Peter Melichar

Historiker „vorarlberg museum“

Flohmarkt der Werte

Februar 2019

Das Land Vorarlberg ist bislang vieles, aber noch keine Ware. Wozu braucht es dann eine dazugehörige Marke? Vorarlberg ist vielfältig und vielgestaltig, es hat Geschichte, Gegenwart und hoffentlich eine Zukunft. Es besteht aus Landschaft, Wirtschaft, vor allem aber aus vielen sehr unterschiedlichen Menschen, die hier leben, arbeiten und hier sterben. Und es gibt zwischen all diesen Elementen viele Zusammenhänge privater, rechtlicher, wirtschaftlicher und sonstiger Natur. Der Versuch des Landes Vorarlberg, eine Marke zu entwickeln, bietet Gelegenheit, nachzudenken, was dahintersteckt. Aus dem Alltag weiß man, was eine Marke für Konsumenten bedeutet. Man meint, die Marken zu kennen und ist angezogen oder fühlt sich abgestoßen. Eine Marke kann das Gebrauchsgut, das mit ihr bezeichnet wird, auf- oder abwerten. Ein Ding ganz ohne Marke ist weniger sichtbar und weniger wert. Firmen versuchen daher, eine Marke zu entwickeln, die über die Nützlichkeit des Produktes hinaus eine Projektionsfläche für die Wünsche und Sehnsüchte der Konsumentinnen und Konsumenten bietet – samt Verheißung umfassender Erfüllung. Funktioniert die Marke gut, zahlt man für das Ding gerne mehr, als es wert ist. Hauptsache, man bekommt es überhaupt. Wer eine Marke für Vorarlberg entwickelt, will erreichen, dass Dinge, die mit Vorarlberg in Verbindung gebracht werden können, eine größere Aufmerksamkeit bekommen und man bereit ist, mehr zu zahlen, als es wert ist. 
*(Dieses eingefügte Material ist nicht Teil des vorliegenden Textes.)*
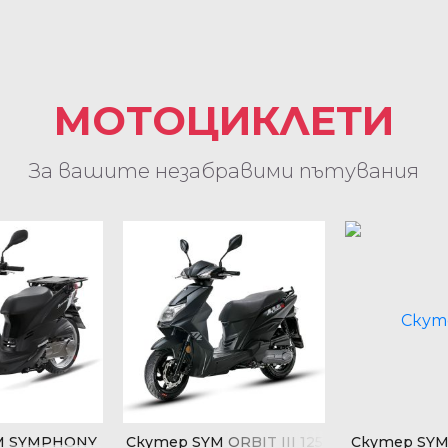
МОТОЦИКЛЕТИ
За вашите незабравими пътувания
M SYMPHONY
Скутер SYM ORBIT III 125
Скутер SY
Was ist eigentlich der Wert einer Sache? Was sind Werte überhaupt? Und wie hängt der Wert einer Sache mit den vermeintlich ewigen Werten zusammen? Von Werten ist vor allem dann die Rede, wenn man auf schwer lösbare Probleme stößt. Bei internationalen Konflikten taucht regelmäßig die Beschwörung von Wertegemeinschaften auf. Auf europäische Werte beruft man sich, wenn irgendein nichteuropäischer Politiker oder Staat etwas ganz Abscheuliches getan hat, etwa wenn die Saudis Religions- oder Regimekritiker zu Tode peitschen oder gleich für immer verschwinden lassen. Auch im eigenen Alltag weiß jede und jeder, was einen Wert hat und was nicht. Das kann sich auf Dinge, aber auch auf Handlungen beziehen. Sehr geläufig ist die Klage über die Gefährdung der Werte oder ihren Verfall, wenn man von jungen Leuten nicht gegrüßt wird oder sich von ihren Sitten und Gebräuchen abgestoßen fühlt. In der Wirtschaft, jener Sphäre, der der Begriff Wert ursprünglich entstammt – das althochdeutsche „Werd“ bedeutete Preis beziehungsweise Kaufsumme – ist der Werteverfall am meisten gefürchtet: Die Inflation und Hyperinflation nach dem Ersten Weltkrieg wurde als „Hexensabbath der Entwertung“ (Elias Canetti) bezeichnet. Alle, die sie erlebten, bekamen ihre Folgen zu spüren: Sparguthaben wurden ebenso wie Schulden auf einen kleinen Bruchteil ihres einstigen Wertes reduziert. Wertpapiere, die man vor oder noch während des Weltkrieges – etwa in Form von Kriegsanleihen – um teures Geld erworben hatte, waren wenige Jahre später nicht einmal mehr das Papier wert, auf dem sie gedruckt worden waren. Auch Aktien, die Sachwerte repräsentieren, ihre Besitzer zu Anteilseignern einer Industrie-, Bank- oder Versicherungsgesellschaft machen, können in Wirtschaftskrisen ihren Wert einbüßen. Der österreichische Nationalökonom Oskar Morgenstern, später Miterfinder der Spieltheorie, hat in einer Studie 1931 dargelegt, dass der Kurswert der an der Wiener Börse notierten Aktiengesellschaften im Jahr 1930 nur noch 35 Prozent von jenem des Jahres 1913 betrug. Schon ein Jahr später hatte sich der Kurswert der Aktiengesellschaften noch einmal um weitere 26 Prozent reduziert, die Weltwirtschaftskrise zeigte ihre Wirkung. 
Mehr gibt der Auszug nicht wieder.